ところで、ウナギといえば、私たち長崎大学大学院水産・環境科学総合研究科の研究グループが、ユニークな回避行動(捕食者から逃れるための行動)を発見しました。うーちゃんと同じニホンウナギの稚魚が、川の捕食者であるドンコから逃れるのですが、その逃げ方に一瞬、目を疑いました。ドンコにパクッと食べられたウナギの稚魚が、しばらくするとドンコのエラの隙間から後ろ向きにニョロニョロッと逃げ出してきたのです。それも1匹や2匹ではなく、ドンコに食べられた54匹中28匹が逃げ出すことに成功したのです。世界初の大発見でした。

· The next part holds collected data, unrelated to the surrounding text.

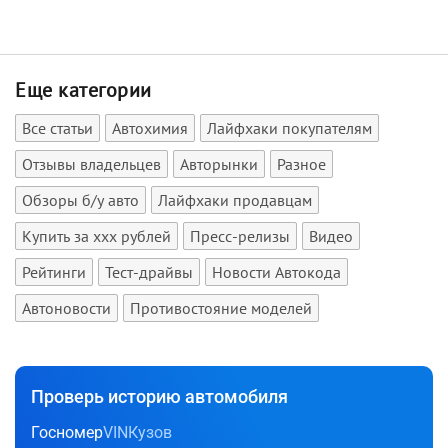
Еще категории
Все статьи
Автохимия
Лайфхаки покупателям
Отзывы владельцев
Авторынки
Разное
Обзоры б/у авто
Лайфхаки продавцам
Купить за xxx рублей
Пресс-релизы
Видео
Рейтинги
Тест-драйвы
Новости Автокода
Автоновости
Противостояние моделей
Проверь историю автомобиля
Госномер
VIN
Кузов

回避行動についてはもちろん、ほかの魚類や甲殻類でも見られます。カタクチイワシが大群で泳ぎ、旋回するのもその一つ。ある程度捕食されるのを覚悟したような回避行動ですが、さまざまな回避の方法があることによって、魚類や甲殻類に多様性をもたらしていると言えそうです。

『魚』は、迫力ある写真が大きく掲載された、写真集のような魚図鑑。魚の生態についても詳しく説明され、魚好きならページをめくっているだけでワクワクするでしょう。

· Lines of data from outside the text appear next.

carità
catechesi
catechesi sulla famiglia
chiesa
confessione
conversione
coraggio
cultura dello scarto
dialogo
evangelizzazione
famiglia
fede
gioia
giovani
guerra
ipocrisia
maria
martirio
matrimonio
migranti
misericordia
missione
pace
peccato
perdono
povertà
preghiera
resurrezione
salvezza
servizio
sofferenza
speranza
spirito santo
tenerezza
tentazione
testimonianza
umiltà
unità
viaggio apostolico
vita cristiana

私は生き物の形に何のメリットがあるのかという「機能形態学」の研究も行っていますが、この図鑑を眺めていると、魚には本当にいろいろな形があることが見て取れます。ウナギの細長い体には、生き残るためにどんな仕掛けがあるのか、ヒレの形はどんなふうに役立っているのか、あるいは、この図鑑には「変顔」をした魚も紹介され、例としてシュモクザメが登場しますが、彼らの右と左の目はなぜこんなに離れていて、どんなメリットがあるのかなど、想像すればおもしろい仮説が見つかるかもしれません。さらに、水族館へ足を運んで本物の魚を観察すれば、誰も知らない発見をすることも十分にあり得ます。それくらい魚の形についてはわかっていないことが多いです。形の違いに焦点を当てて多様性を感じるのもおもしろいでしょう。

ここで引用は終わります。